What you have to do
Exact copy, pictures excluded: write out every line below.

★ ★ ★

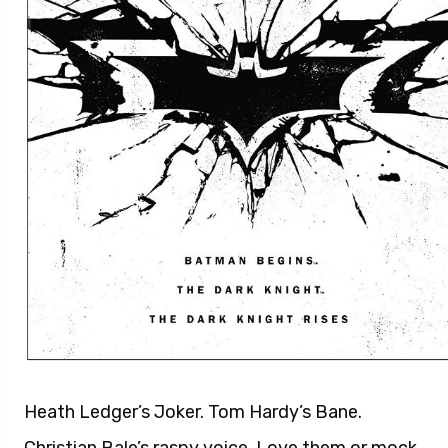
Heath Ledger’s Joker. Tom Hardy’s Bane.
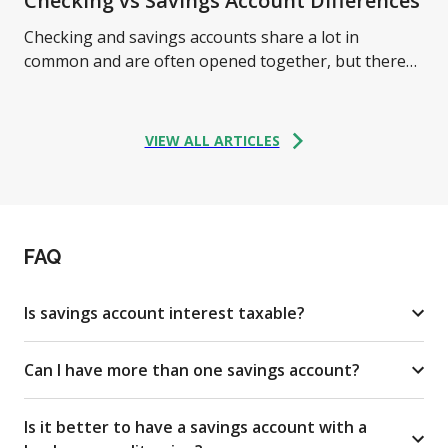
Checking vs Savings Account Differences
Checking and savings accounts share a lot in
common and are often opened together, but there
are some critical differences between them. Learn
more.
VIEW ALL ARTICLES
FAQ
Is savings account interest taxable?
Can I have more than one savings account?
Is it better to have a savings account with a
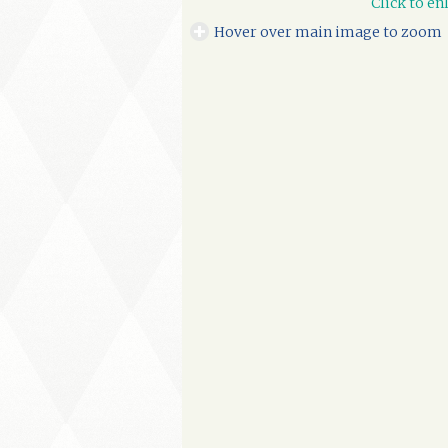
Click to en
Hover over main image to zoom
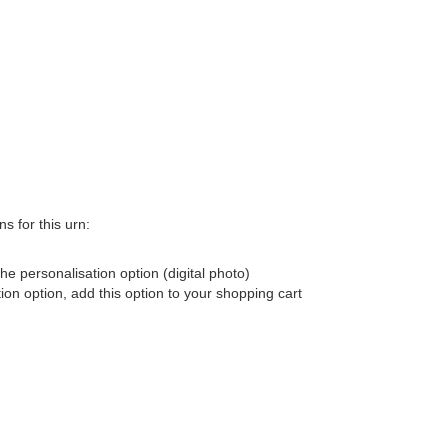
s for this urn:
he personalisation option (digital photo)
tion option, add this option to your shopping cart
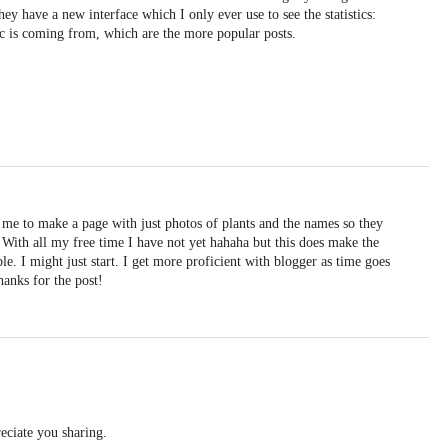
hey have a new interface which I only ever use to see the statistics:
ic is coming from, which are the more popular posts.
 me to make a page with just photos of plants and the names so they
 With all my free time I have not yet hahaha but this does make the
. I might just start. I get more proficient with blogger as time goes
Thanks for the post!
eciate you sharing.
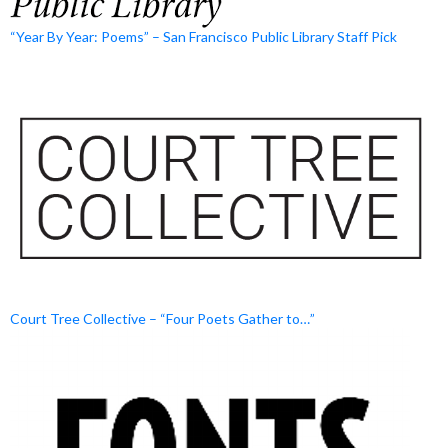
“Year By Year: Poems” – San Francisco Public Library Staff Pick
Court Tree Collective – “Four Poets Gather to…”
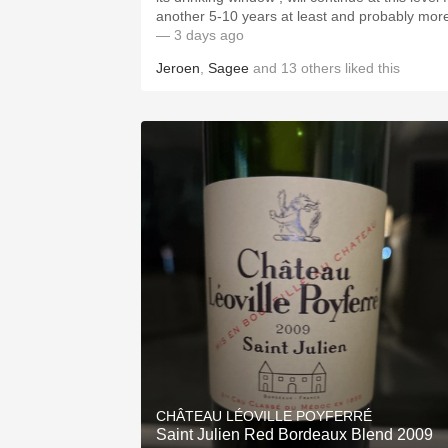
another 5-10 years at least and probably mor
— 3 days ago
Jeroen
,
Sagee
and
13
others
liked this
CHÂTEAU LÉOVILLE POYFERRÉ
Saint Julien Red Bordeaux Blend 2009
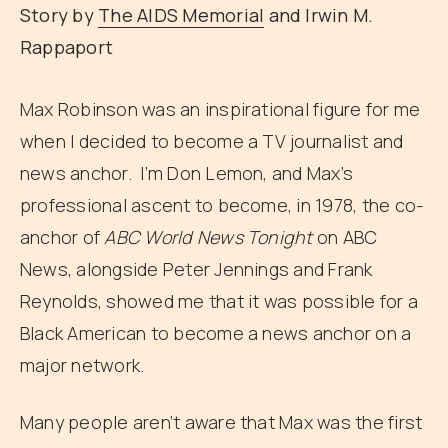
Story by
The AIDS Memorial
and Irwin M.
Rappaport
Max Robinson was an inspirational figure for me
when I decided to become a TV journalist and
news anchor. I’m Don Lemon, and Max’s
professional ascent to become, in 1978, the co-
anchor of
ABC World News Tonight
on ABC
News, alongside Peter Jennings and Frank
Reynolds, showed me that it was possible for a
Black American to become a news anchor on a
major network.
Many people aren’t aware that Max was the first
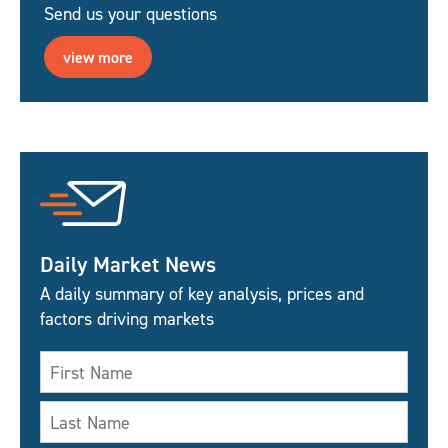
Send us your questions
view more
Daily Market News
A daily summary of key analysis, prices and
factors driving markets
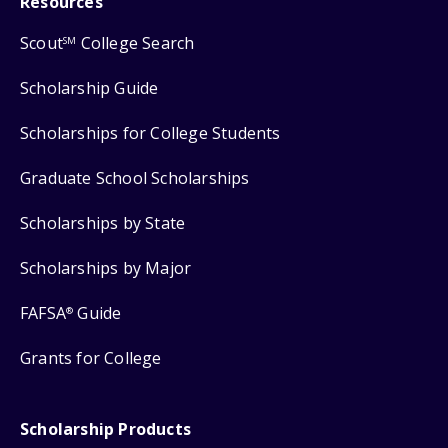
Resources
Scout
College Search
SM
Scholarship Guide
Scholarships for College Students
Graduate School Scholarships
Scholarships by State
Scholarships by Major
FAFSA
Guide
®
Grants for College
Scholarship Products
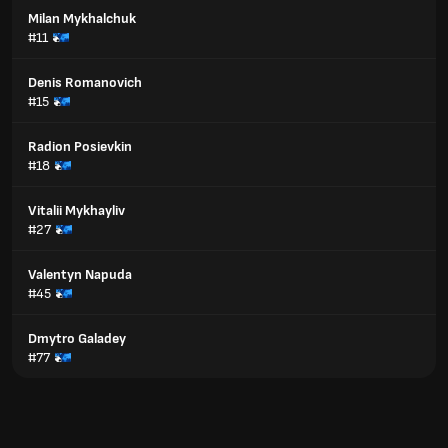
Milan Mykhalchuk
#11
Denis Romanovich
#15
Radion Posievkin
#18
Vitalii Mykhayliv
#27
Valentyn Napuda
#45
Dmytro Galadey
#77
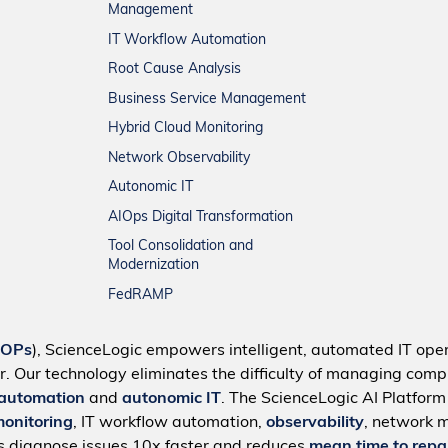
Management
IT Workflow Automation
Root Cause Analysis
Business Service Management
Hybrid Cloud Monitoring
Network Observability
Autonomic IT
AIOps Digital Transformation
Tool Consolidation and
Modernization
FedRAMP
IOPs
), ScienceLogic empowers intelligent, automated IT oper
r. Our technology eliminates the difficulty of managing compl
 automation
and
autonomic IT
. The ScienceLogic AI Platfor
monitoring
, IT workflow automation,
observability
, network 
s diagnose issues 10x faster and reduces
mean time to repa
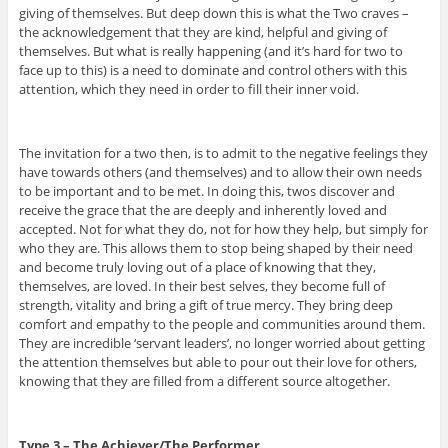
giving of themselves. But deep down this is what the Two craves –
the acknowledgement that they are kind, helpful and giving of
themselves. But what is really happening (and it’s hard for two to
face up to this) is a need to dominate and control others with this
attention, which they need in order to fill their inner void.
The invitation for a two then, is to admit to the negative feelings they
have towards others (and themselves) and to allow their own needs
to be important and to be met. In doing this, twos discover and
receive the grace that the are deeply and inherently loved and
accepted. Not for what they do, not for how they help, but simply for
who they are. This allows them to stop being shaped by their need
and become truly loving out of a place of knowing that they,
themselves, are loved. In their best selves, they become full of
strength, vitality and bring a gift of true mercy. They bring deep
comfort and empathy to the people and communities around them.
They are incredible ‘servant leaders’, no longer worried about getting
the attention themselves but able to pour out their love for others,
knowing that they are filled from a different source altogether.
Type 3 – The Achiever/The Performer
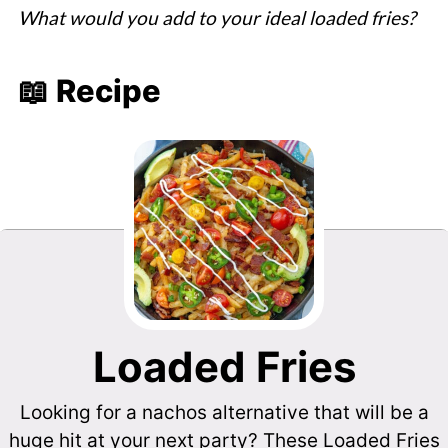
What would you add to your ideal loaded fries?
📖 Recipe
Loaded Fries
Looking for a nachos alternative that will be a
huge hit at your next party? These Loaded Fries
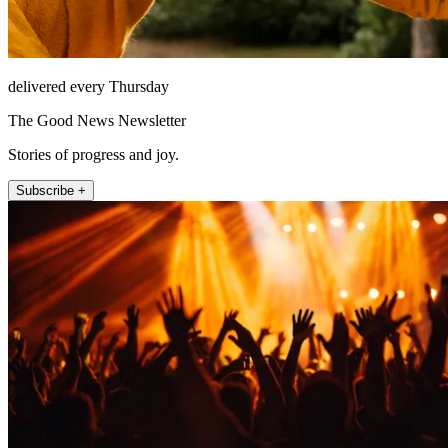
delivered every Thursday
The Good News Newsletter
Stories of progress and joy.
Subscribe +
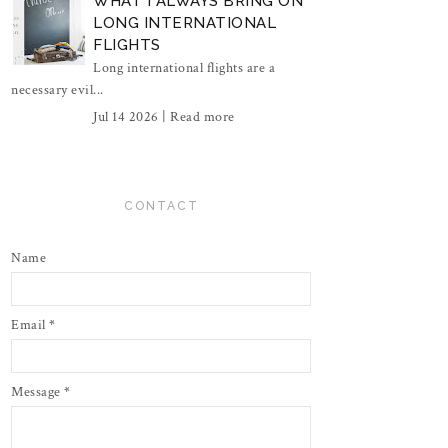
WHAT I ALWAYS BRING ON
LONG INTERNATIONAL
FLIGHTS
Long international flights are a
necessary evil...
Jul 14 2026 |
Read more
CONTACT
Name
Email
*
Message
*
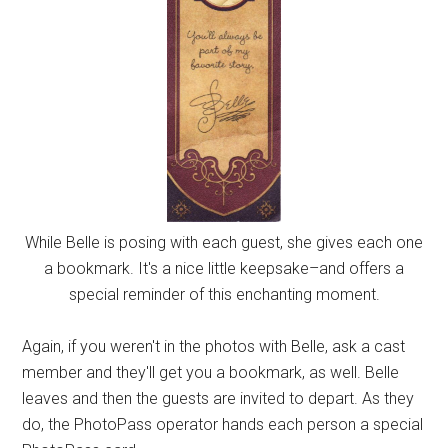
While Belle is posing with each guest, she gives each one
a bookmark. It's a nice little keepsake–and offers a
special reminder of this enchanting moment.
Again, if you weren't in the photos with Belle, ask a cast
member and they'll get you a bookmark, as well. Belle
leaves and then the guests are invited to depart. As they
do, the PhotoPass operator hands each person a special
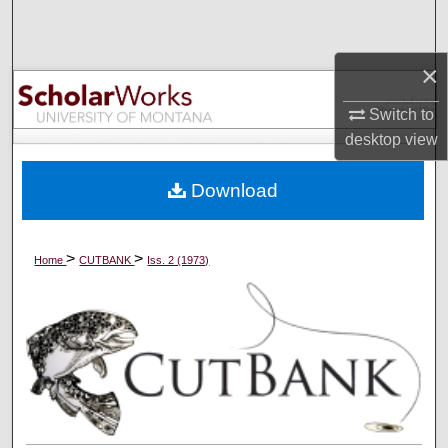
Search
×
Browse Collections
Switch to
My Account
desktop
view
About
Download
Digital Commons Network™
>
>
Home
CUTBANK
Iss. 2 (1973)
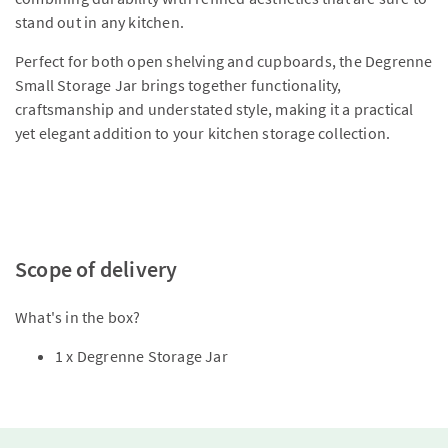
stand out in any kitchen.
Perfect for both open shelving and cupboards, the Degrenne
Small Storage Jar brings together functionality,
craftsmanship and understated style, making it a practical
yet elegant addition to your kitchen storage collection.
Scope of delivery
What's in the box?
1 x Degrenne Storage Jar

★ ★ ★

Answer to this task
Heath Ledger’s Joker. Tom Hardy’s Bane.
Checking vs Savings Account Differences
Checking and savings accounts share a lot in
common and are often opened together, but there
are some critical differences between them. Learn
more.
VIEW ALL ARTICLES
FAQ
Is savings account interest taxable?
Can I have more than one savings account?
Is it better to have a savings account with a
Click to en
Hover over main image to zoom
s for this urn:
he personalisation option (digital photo)
tion option, add this option to your shopping cart
hey have a new interface which I only ever use to see the statistics:
ic is coming from, which are the more popular posts.
 me to make a page with just photos of plants and the names so they
 With all my free time I have not yet hahaha but this does make the
. I might just start. I get more proficient with blogger as time goes
Thanks for the post!
eciate you sharing.
“Year By Year: Poems” – San Francisco Public Library Staff Pick
Court Tree Collective – “Four Poets Gather to…”
another 5-10 years at least and probably mor
— 3 days ago
Jeroen
,
Sagee
and
13
others
liked this
CHÂTEAU LÉOVILLE POYFERRÉ
Saint Julien Red Bordeaux Blend 2009
Story by
The AIDS Memorial
and Irwin M.
Rappaport
Max Robinson was an inspirational figure for me
when I decided to become a TV journalist and
news anchor. I’m Don Lemon, and Max’s
professional ascent to become, in 1978, the co-
anchor of
ABC World News Tonight
on ABC
News, alongside Peter Jennings and Frank
Reynolds, showed me that it was possible for a
Black American to become a news anchor on a
major network.
Many people aren’t aware that Max was the first
Send us your questions
view more
Daily Market News
A daily summary of key analysis, prices and
factors driving markets
Resources
Scout
College Search
SM
Scholarship Guide
Scholarships for College Students
Graduate School Scholarships
Scholarships by State
Scholarships by Major
FAFSA
Guide
®
Grants for College
Scholarship Products
Milan Mykhalchuk
#11
Denis Romanovich
#15
Radion Posievkin
#18
Vitalii Mykhayliv
#27
Valentyn Napuda
#45
Dmytro Galadey
#77
Management
IT Workflow Automation
Root Cause Analysis
Business Service Management
Hybrid Cloud Monitoring
Network Observability
Autonomic IT
AIOps Digital Transformation
Tool Consolidation and
Modernization
FedRAMP
IOPs
), ScienceLogic empowers intelligent, automated IT oper
r. Our technology eliminates the difficulty of managing compl
 automation
and
autonomic IT
. The ScienceLogic AI Platfor
monitoring
, IT workflow automation,
observability
, network 
s diagnose issues 10x faster and reduces
mean time to repa
giving of themselves. But deep down this is what the Two craves –
the acknowledgement that they are kind, helpful and giving of
themselves. But what is really happening (and it’s hard for two to
face up to this) is a need to dominate and control others with this
attention, which they need in order to fill their inner void.
The invitation for a two then, is to admit to the negative feelings they
have towards others (and themselves) and to allow their own needs
to be important and to be met. In doing this, twos discover and
receive the grace that the are deeply and inherently loved and
accepted. Not for what they do, not for how they help, but simply for
who they are. This allows them to stop being shaped by their need
and become truly loving out of a place of knowing that they,
themselves, are loved. In their best selves, they become full of
strength, vitality and bring a gift of true mercy. They bring deep
comfort and empathy to the people and communities around them.
They are incredible ‘servant leaders’, no longer worried about getting
the attention themselves but able to pour out their love for others,
knowing that they are filled from a different source altogether.
Type 3 – The Achiever/The Performer
What would you add to your ideal loaded fries?
📖 Recipe
Loaded Fries
Looking for a nachos alternative that will be a
huge hit at your next party? These Loaded Fries
delivered every Thursday
The Good News Newsletter
Stories of progress and joy.
Subscribe +
WHAT I ALWAYS BRING ON
LONG INTERNATIONAL
FLIGHTS
Long international flights are a
necessary evil...
Jul 14 2026 |
Read more
CONTACT
Name
Email
*
Message
*
While Belle is posing with each guest, she gives each one
a bookmark. It's a nice little keepsake–and offers a
special reminder of this enchanting moment.
Again, if you weren't in the photos with Belle, ask a cast
member and they'll get you a bookmark, as well. Belle
leaves and then the guests are invited to depart. As they
do, the PhotoPass operator hands each person a special
Search
×
Browse Collections
Switch to
My Account
desktop
view
About
Download
Digital Commons Network™
>
>
Home
CUTBANK
Iss. 2 (1973)
stand out in any kitchen.
Perfect for both open shelving and cupboards, the Degrenne
Small Storage Jar brings together functionality,
craftsmanship and understated style, making it a practical
yet elegant addition to your kitchen storage collection.
Scope of delivery
What's in the box?
1 x Degrenne Storage Jar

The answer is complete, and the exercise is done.